The themes, as expected, were distinctly child-friendly (case in point, the self-explanatorily titled ‘Football Mad’ and ‘I Don’t Want to go to School.’)


For this reason, I had very little expectation that this particular poetic experience would resonate on more levels than one of parental pride at my ‘baby.’ Reading books. Actual books!!!


With this benchmark already set, you can only imagine my pleasant surprise, when the next poem my son decided to read WASN’T an ode to ‘top bins’…or skiving off maths!


Instead, it was a sanguine yet simple sonnet, whatever poignancy of which might have been lost on him, was found ten fold on me!
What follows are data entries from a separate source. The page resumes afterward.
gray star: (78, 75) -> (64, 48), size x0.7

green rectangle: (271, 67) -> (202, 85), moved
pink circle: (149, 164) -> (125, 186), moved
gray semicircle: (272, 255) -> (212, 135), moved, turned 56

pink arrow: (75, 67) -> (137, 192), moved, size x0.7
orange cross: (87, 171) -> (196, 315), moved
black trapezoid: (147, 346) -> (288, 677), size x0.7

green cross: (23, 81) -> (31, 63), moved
I asked Miles, if he didn’t mind, to re-read the words of ‘The Tree and The Pool’…



"I don't want my leaves to drop," said the tree.
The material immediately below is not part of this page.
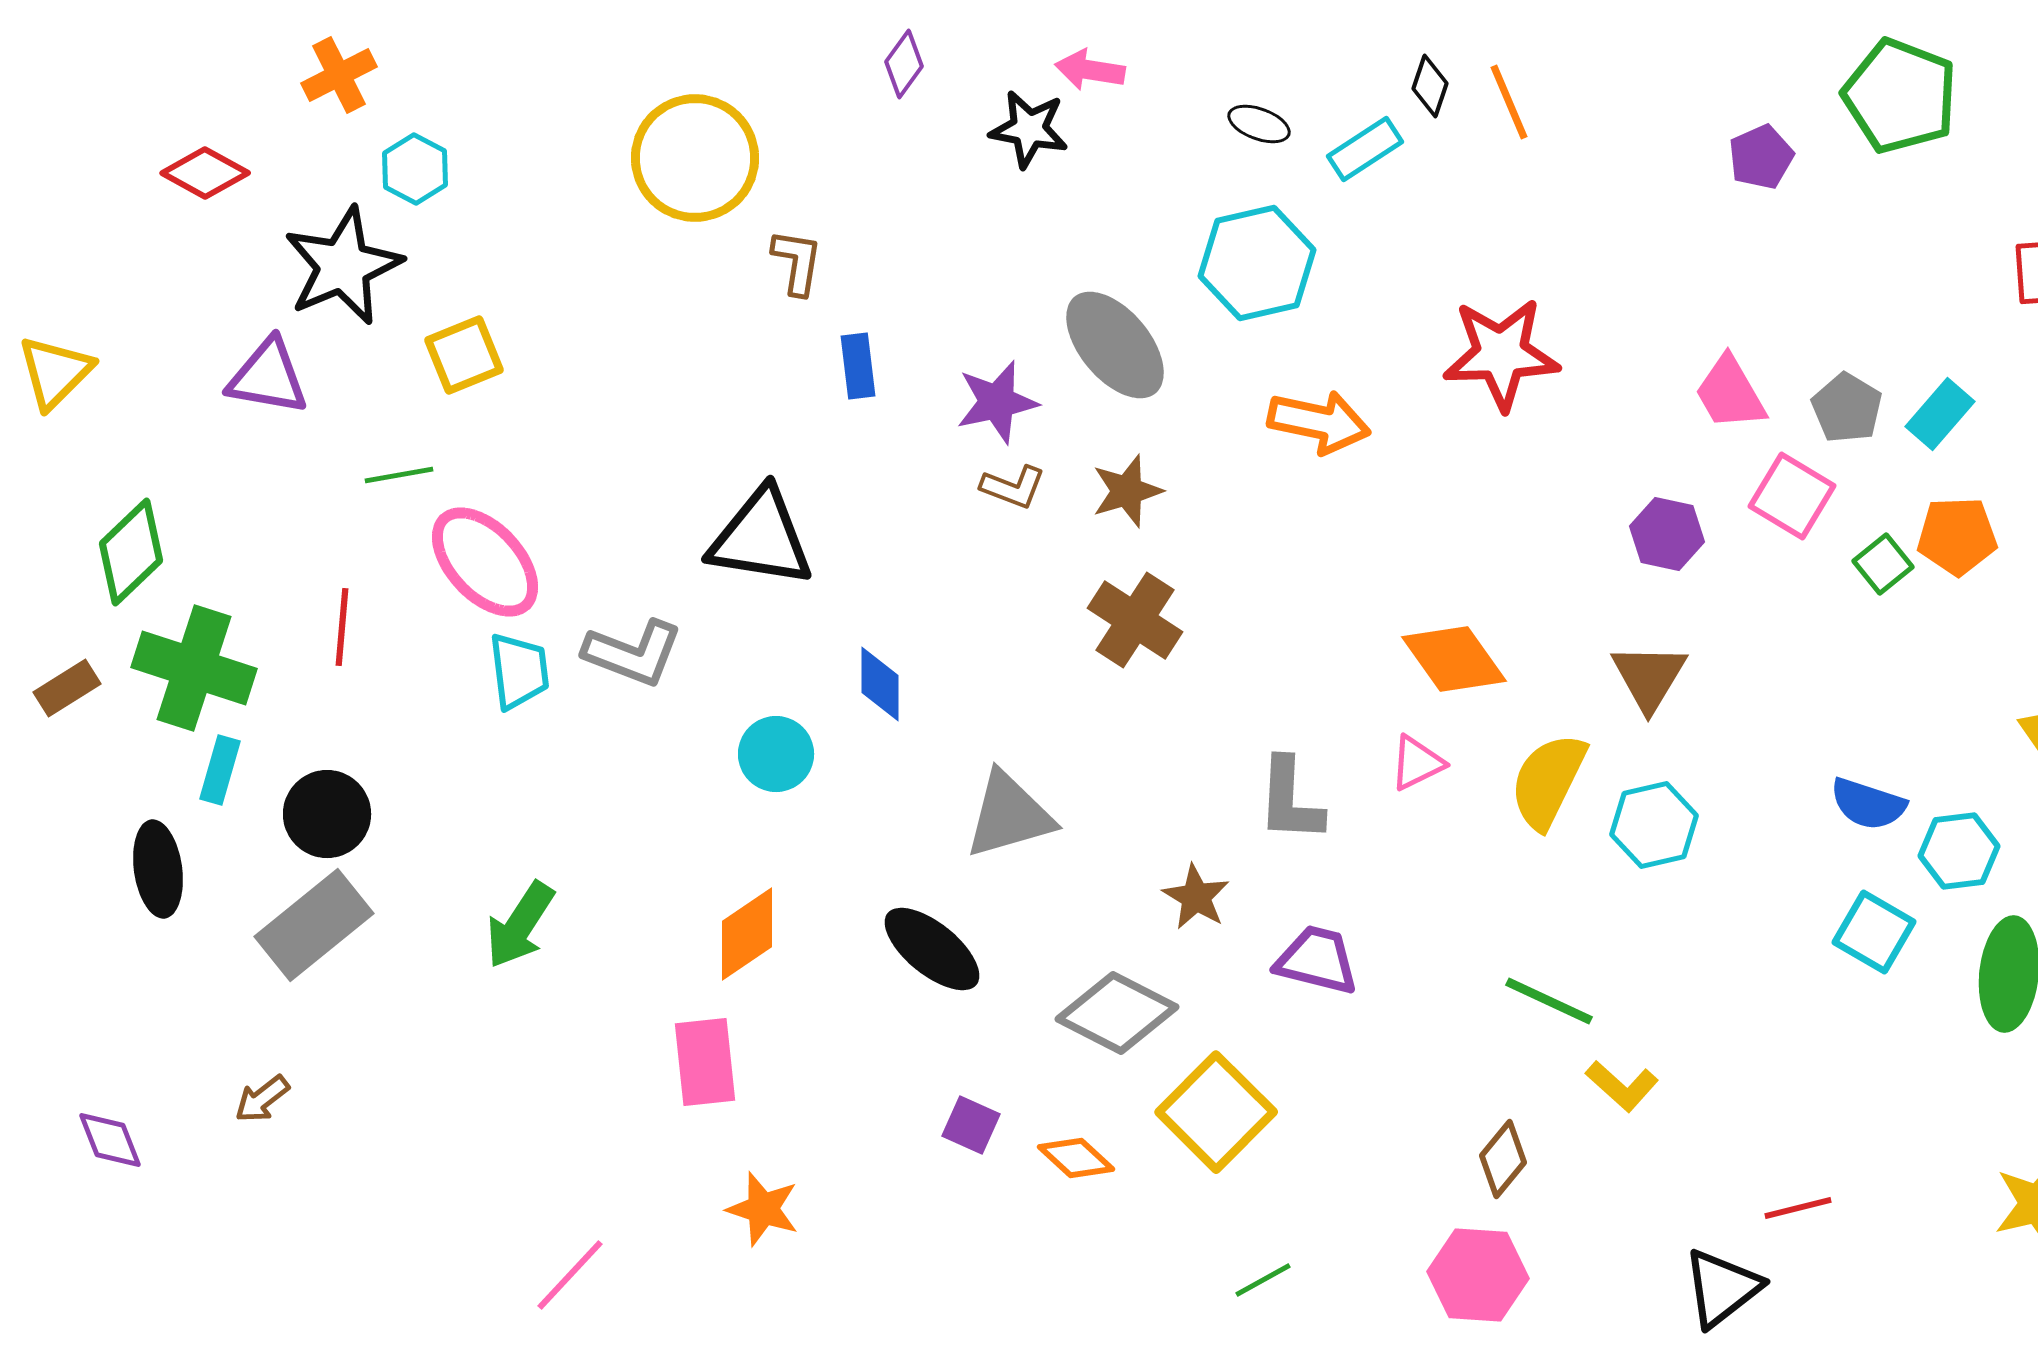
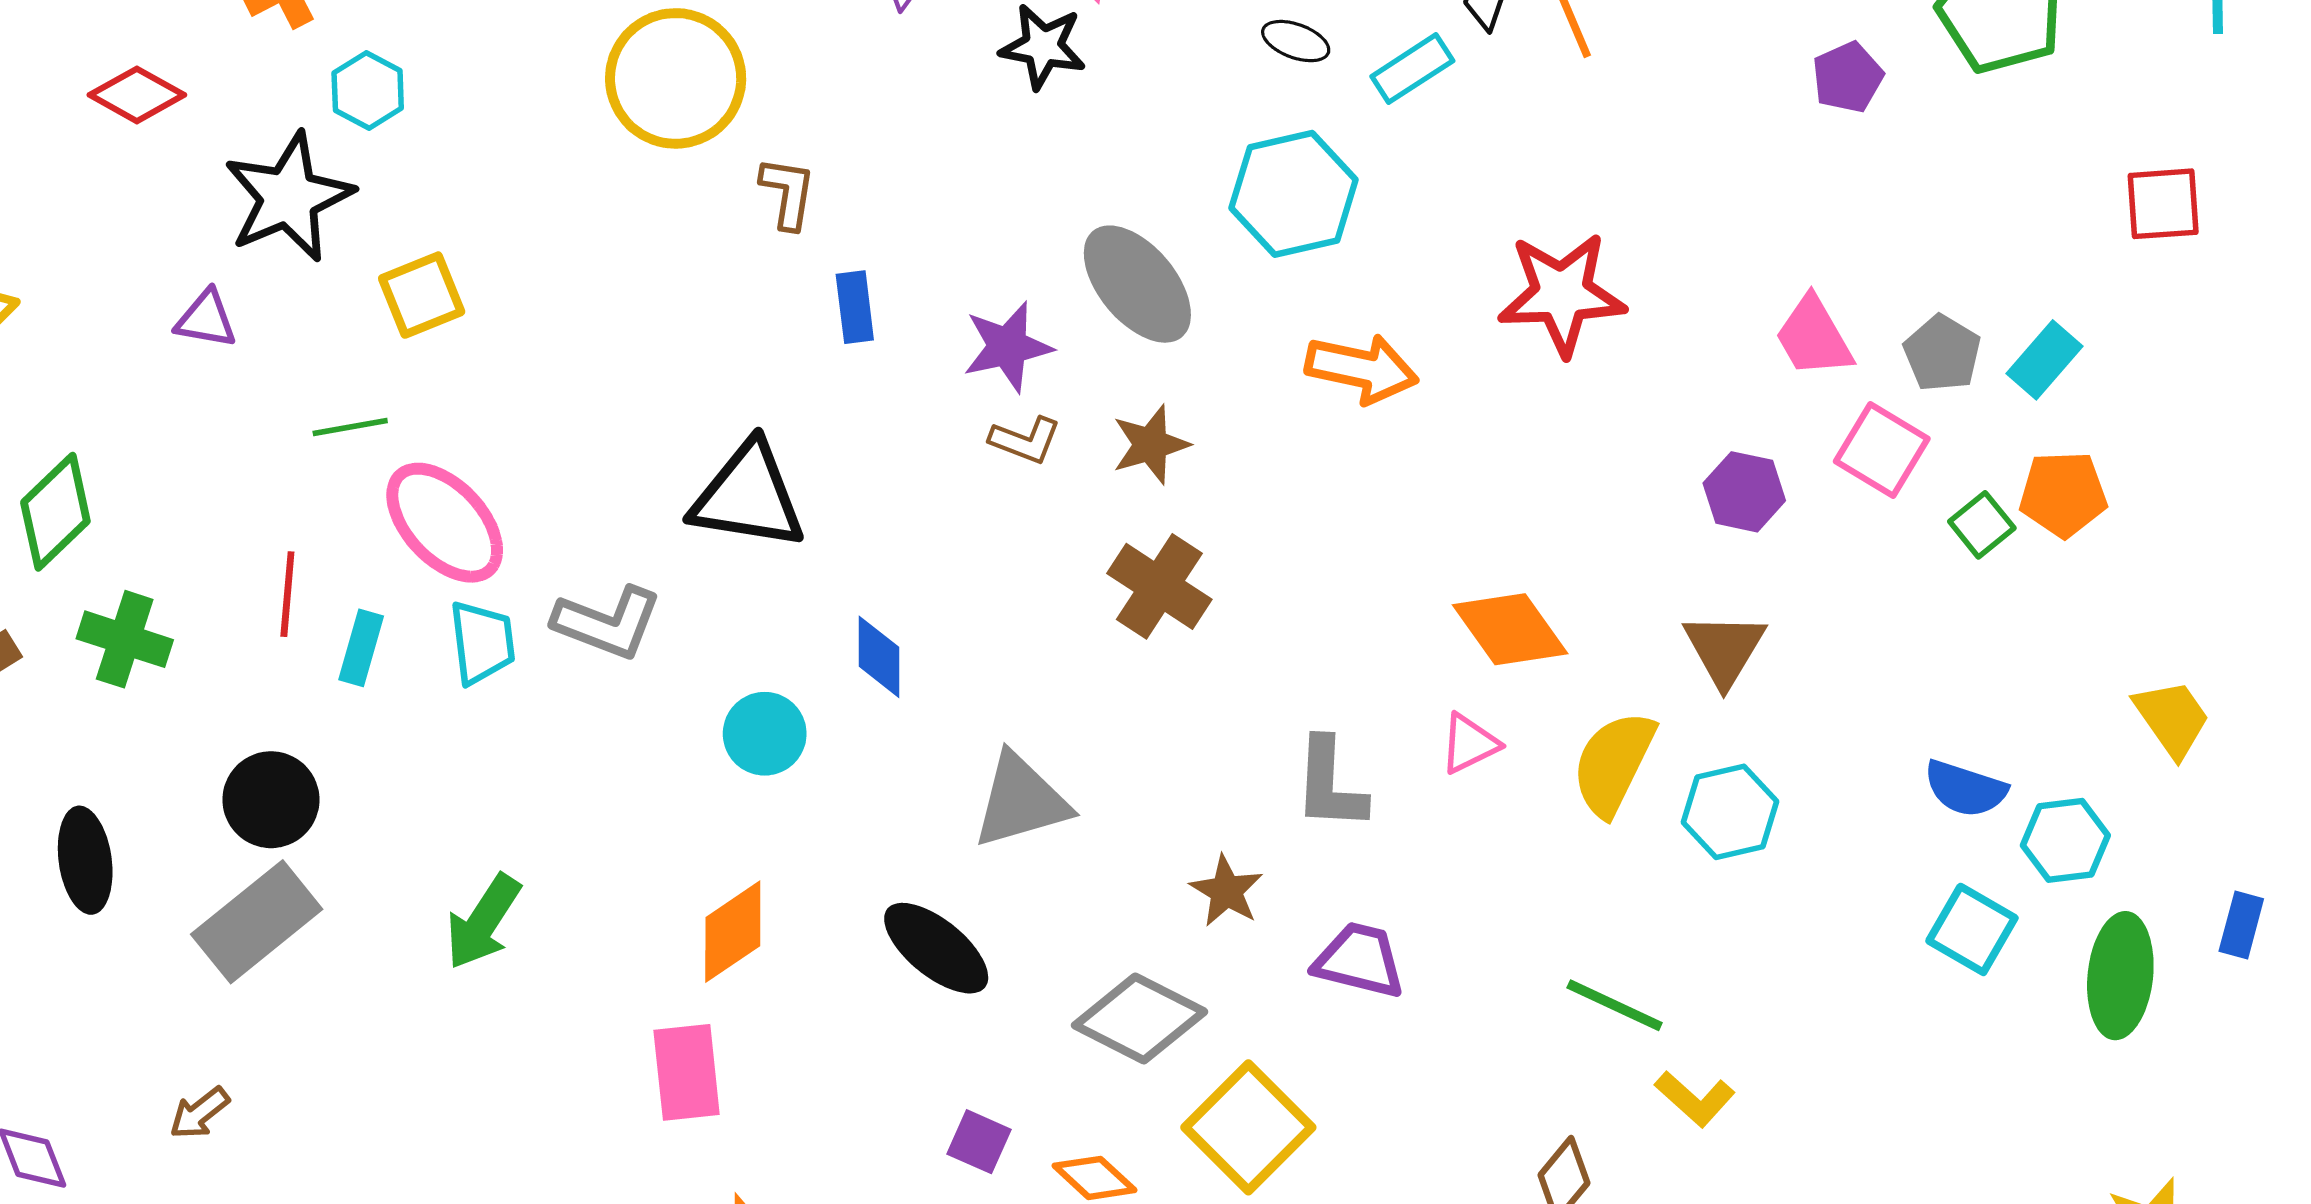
purple triangle: (268, 377) -> (206, 319), size x0.7
green cross: (194, 668) -> (125, 639), size x0.7
cyan rectangle: (220, 770) -> (361, 648), moved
"I don't want to freeze," said the pool.

"I don't want to smile," said the sombre man,

"Or ever to cry," said the Fool.


"I don't want to open," said the bud,

"I don't want to end," said the night.

"I don't want to rise," said the neap tide,

"Or ever to fall," said the kite.


They wished and they murmured and whispered,

They said that to change was a crime,

Then a voice from nowhere answered.

"You must do what I say," said Time.


By Brian Patten



At this time of year,  where the inevitability of change is somehow brought into much sharper focus, it’s the last line of this poem, in particular, that seems to touch a nerve.


The reason, I think, is that it eludes to ‘myth of control’ which hoodwinks us all into believing that our autonomy, somehow, makes us immune from the impermanence of ‘all the things.’


Of having (nay, needing) to let go... on demand, and often when we least expect it.


This fact - it is a bitter pill to swallow indeed.


Maybe not quite so bitter, however, as the irony that this reminder has been delivered, via the medium of that one thing, that I am determined most NOT to let go of. Ever.